**Required action**
Examine each line of the data, and copy the ones containing "chauffagiste".

**Exercise data**

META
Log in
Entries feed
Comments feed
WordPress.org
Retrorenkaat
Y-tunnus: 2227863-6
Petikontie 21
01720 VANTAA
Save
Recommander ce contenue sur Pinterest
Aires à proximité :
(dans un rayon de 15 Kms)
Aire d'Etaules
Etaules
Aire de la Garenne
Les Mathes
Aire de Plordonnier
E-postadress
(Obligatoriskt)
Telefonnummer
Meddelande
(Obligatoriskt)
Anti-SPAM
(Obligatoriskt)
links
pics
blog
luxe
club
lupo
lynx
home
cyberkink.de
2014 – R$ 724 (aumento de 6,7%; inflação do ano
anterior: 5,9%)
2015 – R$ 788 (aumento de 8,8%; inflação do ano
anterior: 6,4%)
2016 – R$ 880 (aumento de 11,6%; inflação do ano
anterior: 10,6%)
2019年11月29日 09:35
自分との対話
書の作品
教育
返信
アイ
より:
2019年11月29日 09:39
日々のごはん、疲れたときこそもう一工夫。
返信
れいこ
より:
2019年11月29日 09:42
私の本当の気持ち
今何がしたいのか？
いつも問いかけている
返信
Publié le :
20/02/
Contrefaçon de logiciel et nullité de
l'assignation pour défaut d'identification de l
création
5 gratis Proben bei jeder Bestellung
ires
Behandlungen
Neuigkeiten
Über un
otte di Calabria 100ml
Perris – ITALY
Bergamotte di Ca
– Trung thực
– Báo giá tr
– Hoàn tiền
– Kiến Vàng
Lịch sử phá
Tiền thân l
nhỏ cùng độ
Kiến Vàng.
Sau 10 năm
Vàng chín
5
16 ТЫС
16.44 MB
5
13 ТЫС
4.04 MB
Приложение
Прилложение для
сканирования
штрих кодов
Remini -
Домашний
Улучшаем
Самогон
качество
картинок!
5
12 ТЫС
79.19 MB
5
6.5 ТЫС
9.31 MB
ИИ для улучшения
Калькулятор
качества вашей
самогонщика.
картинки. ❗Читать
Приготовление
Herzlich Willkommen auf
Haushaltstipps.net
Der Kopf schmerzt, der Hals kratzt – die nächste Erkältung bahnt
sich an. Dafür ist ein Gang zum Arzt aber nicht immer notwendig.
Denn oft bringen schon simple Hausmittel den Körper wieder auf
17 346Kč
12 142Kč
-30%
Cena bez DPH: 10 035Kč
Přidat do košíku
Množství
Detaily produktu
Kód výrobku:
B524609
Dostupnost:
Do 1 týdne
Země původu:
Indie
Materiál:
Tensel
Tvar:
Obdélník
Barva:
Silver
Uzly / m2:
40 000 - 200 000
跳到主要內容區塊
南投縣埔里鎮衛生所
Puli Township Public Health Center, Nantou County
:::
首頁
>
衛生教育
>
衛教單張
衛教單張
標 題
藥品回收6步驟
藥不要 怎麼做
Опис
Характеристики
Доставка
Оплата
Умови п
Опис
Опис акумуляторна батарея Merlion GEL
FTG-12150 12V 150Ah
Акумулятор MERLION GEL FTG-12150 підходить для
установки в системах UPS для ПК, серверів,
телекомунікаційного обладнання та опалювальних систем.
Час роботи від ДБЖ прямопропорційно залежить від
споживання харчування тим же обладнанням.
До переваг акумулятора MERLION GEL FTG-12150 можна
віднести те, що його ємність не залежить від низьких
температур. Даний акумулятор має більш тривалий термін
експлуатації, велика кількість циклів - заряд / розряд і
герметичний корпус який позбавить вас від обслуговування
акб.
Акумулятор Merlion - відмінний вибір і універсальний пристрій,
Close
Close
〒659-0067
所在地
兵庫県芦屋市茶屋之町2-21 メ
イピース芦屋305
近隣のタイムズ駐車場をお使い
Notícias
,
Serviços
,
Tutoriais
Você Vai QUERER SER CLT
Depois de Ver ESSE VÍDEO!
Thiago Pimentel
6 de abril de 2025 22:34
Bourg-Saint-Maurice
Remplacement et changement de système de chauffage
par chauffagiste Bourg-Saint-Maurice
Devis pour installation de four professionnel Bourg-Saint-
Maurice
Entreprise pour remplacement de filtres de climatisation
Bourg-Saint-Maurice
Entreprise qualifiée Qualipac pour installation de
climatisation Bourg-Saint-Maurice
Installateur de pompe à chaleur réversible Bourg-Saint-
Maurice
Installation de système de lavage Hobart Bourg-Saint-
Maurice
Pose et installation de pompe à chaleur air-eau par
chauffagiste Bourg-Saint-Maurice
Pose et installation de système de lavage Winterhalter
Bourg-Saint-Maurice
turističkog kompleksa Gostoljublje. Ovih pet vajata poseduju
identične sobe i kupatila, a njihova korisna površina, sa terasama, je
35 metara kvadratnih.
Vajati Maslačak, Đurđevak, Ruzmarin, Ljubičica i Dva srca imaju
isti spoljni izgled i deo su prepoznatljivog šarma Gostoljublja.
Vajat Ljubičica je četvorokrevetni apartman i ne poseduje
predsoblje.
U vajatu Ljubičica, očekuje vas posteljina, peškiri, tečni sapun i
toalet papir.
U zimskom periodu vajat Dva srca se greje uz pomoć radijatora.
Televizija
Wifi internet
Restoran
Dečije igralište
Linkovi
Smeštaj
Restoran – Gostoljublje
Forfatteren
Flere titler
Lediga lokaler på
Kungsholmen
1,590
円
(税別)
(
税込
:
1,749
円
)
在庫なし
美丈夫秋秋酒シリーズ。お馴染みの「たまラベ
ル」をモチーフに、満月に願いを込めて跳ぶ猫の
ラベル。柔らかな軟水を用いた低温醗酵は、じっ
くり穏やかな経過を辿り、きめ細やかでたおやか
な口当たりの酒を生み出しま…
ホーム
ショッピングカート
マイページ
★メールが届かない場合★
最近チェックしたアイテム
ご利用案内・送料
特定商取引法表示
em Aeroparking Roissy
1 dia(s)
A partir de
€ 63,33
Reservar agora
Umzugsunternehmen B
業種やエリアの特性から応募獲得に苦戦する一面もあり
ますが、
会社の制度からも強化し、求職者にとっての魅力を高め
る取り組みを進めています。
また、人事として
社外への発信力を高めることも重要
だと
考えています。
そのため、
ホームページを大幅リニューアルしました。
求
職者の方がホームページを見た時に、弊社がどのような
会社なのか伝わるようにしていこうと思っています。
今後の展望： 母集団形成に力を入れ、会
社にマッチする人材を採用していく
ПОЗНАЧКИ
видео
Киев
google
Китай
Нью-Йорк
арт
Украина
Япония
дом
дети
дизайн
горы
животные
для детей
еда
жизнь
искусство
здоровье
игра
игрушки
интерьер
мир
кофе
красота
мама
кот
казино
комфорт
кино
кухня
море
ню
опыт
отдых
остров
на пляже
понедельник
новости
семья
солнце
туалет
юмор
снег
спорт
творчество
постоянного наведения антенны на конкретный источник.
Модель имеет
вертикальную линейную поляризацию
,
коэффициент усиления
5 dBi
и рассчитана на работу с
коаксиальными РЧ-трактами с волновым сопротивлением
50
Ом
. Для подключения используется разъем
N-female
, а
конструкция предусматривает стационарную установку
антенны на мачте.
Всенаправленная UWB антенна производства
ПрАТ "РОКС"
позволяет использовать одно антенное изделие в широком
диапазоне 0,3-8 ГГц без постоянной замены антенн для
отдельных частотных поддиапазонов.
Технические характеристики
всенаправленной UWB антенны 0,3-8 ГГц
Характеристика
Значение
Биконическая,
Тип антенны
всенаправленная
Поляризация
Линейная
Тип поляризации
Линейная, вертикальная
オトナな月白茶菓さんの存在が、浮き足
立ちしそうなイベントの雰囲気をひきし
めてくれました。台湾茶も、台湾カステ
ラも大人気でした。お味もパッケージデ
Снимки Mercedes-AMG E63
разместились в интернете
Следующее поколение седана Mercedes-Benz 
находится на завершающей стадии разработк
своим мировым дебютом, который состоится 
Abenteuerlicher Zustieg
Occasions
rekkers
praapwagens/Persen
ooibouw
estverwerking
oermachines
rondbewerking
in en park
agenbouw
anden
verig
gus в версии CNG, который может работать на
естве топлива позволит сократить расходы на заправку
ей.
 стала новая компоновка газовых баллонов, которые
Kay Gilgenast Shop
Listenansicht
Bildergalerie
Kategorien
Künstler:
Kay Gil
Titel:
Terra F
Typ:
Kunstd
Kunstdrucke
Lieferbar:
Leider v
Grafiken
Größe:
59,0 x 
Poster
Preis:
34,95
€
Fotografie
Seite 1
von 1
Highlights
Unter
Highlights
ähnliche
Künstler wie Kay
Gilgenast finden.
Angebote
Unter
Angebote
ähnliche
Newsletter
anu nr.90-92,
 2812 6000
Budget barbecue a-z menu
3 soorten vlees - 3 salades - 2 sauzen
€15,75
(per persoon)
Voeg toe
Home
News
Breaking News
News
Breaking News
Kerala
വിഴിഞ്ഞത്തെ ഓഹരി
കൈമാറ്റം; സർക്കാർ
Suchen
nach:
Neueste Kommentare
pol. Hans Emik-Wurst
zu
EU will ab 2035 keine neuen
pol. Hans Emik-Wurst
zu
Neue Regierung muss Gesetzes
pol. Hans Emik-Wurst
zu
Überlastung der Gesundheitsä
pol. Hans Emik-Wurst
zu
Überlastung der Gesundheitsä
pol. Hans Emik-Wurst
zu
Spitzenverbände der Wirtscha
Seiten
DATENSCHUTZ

**Solution for this exercise**
par chauffagiste Bourg-Saint-Maurice
chauffagiste Bourg-Saint-Maurice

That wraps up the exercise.